# [TASK INSTRUCTIONS]
Go through the entries below and say how many lines hold the word "rosół". Nothing else is needed.

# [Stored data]
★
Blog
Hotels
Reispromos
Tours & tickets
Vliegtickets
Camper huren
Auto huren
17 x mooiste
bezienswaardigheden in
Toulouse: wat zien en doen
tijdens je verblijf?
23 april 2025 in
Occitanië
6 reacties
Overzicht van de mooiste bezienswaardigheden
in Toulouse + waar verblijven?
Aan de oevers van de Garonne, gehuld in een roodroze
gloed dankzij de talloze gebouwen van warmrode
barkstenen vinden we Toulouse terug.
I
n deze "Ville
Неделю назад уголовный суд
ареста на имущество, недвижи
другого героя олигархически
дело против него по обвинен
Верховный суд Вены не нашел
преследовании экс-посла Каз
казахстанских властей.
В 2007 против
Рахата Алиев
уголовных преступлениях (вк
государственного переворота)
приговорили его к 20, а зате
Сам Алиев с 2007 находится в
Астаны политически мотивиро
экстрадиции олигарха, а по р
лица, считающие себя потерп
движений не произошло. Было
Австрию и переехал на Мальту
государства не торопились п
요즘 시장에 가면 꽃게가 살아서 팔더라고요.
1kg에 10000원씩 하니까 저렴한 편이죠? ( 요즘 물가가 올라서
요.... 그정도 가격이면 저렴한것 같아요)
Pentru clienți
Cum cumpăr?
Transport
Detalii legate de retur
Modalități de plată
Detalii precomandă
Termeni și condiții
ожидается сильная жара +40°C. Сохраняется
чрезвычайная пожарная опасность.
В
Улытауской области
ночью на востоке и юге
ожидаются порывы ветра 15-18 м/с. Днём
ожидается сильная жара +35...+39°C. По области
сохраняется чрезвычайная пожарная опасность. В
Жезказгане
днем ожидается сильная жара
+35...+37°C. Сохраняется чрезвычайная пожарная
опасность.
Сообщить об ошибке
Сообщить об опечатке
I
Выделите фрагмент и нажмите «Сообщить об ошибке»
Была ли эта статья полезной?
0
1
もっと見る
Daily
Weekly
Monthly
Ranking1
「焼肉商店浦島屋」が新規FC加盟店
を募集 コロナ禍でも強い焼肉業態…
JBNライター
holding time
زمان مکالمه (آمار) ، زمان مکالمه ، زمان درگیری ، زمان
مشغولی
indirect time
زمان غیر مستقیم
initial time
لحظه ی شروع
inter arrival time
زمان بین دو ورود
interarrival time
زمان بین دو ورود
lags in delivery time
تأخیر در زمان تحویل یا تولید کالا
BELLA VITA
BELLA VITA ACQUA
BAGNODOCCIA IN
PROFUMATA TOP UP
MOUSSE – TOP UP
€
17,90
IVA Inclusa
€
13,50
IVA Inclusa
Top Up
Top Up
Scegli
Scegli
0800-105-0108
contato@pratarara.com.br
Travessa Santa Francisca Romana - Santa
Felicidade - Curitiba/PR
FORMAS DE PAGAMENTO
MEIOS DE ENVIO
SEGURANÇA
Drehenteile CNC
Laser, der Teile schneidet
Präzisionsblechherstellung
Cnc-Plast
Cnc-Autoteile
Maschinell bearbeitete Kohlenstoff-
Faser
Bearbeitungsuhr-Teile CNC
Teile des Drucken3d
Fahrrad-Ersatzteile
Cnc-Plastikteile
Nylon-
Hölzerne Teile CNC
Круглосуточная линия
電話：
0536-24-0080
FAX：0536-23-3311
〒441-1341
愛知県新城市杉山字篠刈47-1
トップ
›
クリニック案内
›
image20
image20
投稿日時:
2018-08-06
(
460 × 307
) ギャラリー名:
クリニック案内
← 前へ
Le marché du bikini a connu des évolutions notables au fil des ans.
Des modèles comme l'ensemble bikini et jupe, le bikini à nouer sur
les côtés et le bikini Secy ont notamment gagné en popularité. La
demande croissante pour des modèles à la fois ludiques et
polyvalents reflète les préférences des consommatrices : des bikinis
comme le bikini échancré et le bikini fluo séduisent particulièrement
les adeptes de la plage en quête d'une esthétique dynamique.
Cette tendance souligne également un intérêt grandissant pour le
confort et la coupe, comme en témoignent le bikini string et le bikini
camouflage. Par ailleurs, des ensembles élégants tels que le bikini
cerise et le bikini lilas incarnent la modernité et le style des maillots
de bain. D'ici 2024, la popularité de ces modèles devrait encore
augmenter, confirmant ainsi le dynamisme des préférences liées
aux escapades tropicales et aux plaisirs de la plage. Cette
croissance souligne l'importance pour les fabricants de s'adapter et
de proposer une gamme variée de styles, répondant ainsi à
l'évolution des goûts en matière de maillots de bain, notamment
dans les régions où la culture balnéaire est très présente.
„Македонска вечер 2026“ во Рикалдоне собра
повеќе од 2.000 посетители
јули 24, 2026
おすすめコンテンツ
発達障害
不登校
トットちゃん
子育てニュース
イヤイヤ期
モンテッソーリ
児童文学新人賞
--
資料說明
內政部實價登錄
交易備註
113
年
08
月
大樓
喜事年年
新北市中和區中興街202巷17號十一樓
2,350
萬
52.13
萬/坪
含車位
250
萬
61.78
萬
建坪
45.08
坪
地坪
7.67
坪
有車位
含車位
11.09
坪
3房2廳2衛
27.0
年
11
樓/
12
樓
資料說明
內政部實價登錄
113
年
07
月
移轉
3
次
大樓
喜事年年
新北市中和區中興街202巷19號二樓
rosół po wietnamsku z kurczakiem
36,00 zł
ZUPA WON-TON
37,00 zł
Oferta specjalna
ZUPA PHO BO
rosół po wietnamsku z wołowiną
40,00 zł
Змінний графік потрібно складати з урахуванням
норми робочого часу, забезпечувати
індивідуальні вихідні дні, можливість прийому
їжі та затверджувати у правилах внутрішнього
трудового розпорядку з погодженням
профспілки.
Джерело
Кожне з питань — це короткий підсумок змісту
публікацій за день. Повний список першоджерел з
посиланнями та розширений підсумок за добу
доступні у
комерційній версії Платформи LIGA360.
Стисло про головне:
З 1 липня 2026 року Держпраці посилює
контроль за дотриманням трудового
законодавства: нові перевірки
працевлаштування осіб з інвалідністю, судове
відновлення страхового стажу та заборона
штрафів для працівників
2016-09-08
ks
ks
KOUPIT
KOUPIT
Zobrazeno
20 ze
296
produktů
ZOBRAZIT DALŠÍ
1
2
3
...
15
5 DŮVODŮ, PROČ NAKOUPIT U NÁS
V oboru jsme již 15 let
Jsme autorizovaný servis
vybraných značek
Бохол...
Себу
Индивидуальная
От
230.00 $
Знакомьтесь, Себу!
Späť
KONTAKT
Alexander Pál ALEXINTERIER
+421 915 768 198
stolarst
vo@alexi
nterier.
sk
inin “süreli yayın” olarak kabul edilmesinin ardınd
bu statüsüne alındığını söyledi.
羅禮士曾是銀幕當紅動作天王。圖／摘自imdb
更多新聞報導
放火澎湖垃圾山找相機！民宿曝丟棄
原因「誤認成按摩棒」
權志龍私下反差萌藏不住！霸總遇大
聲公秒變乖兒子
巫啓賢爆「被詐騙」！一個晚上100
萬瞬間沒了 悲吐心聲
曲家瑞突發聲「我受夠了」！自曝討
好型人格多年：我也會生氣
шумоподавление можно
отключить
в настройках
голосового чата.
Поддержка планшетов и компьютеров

# [TASK OUTPUT]
2